Data section ->
---+---
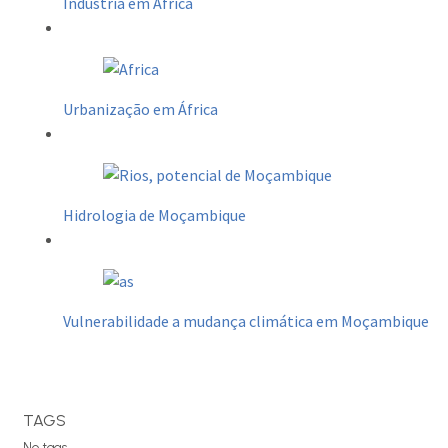
Indústria em África
Urbanização em África
Hidrologia de Moçambique
Vulnerabilidade a mudança climática em Moçambique
TAGS
No tags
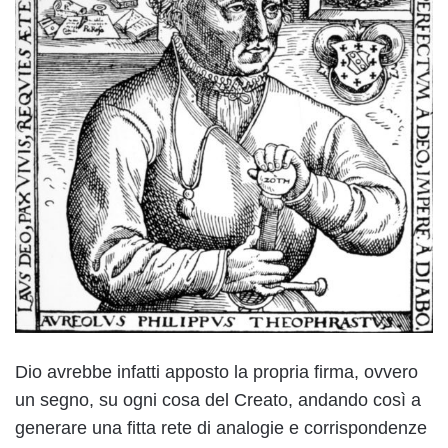
Dio avrebbe infatti apposto la propria firma, ovvero
un segno, su ogni cosa del Creato, andando così a
generare una fitta rete di analogie e corrispondenze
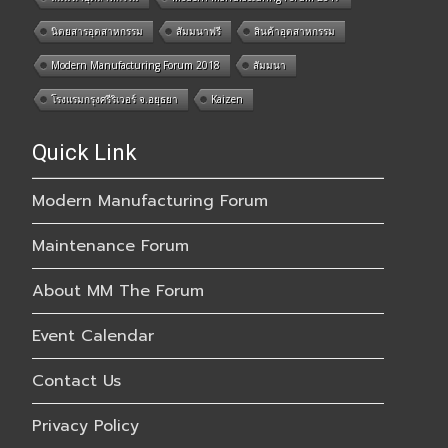
นิตยสารอุตสาหกรรม
สัมมนาฟรี
สินค้าอุตสาหกรรม
Modern Manufacturing Forum 2018
สัมมนา
โรงแรมกรุงศรีริเวอร์ จ.อยุธยา
Kaizen
Quick Link
Modern Manufacturing Forum
Maintenance Forum
About MM The Forum
Event Calendar
Contact Us
Privacy Policy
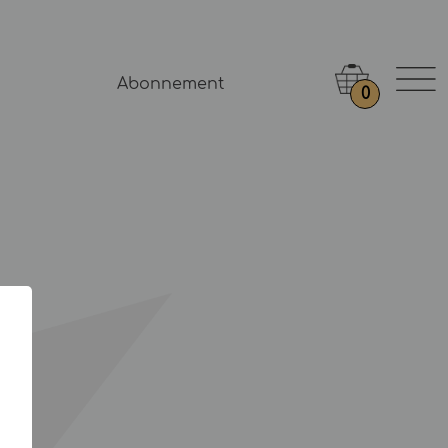
Abonnement
0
---+---
Task details ->
For the word "Modern", return every line of the records that holds it.

Solution to this exercise ->
Modern Manufacturing Forum 2018
Modern Manufacturing Forum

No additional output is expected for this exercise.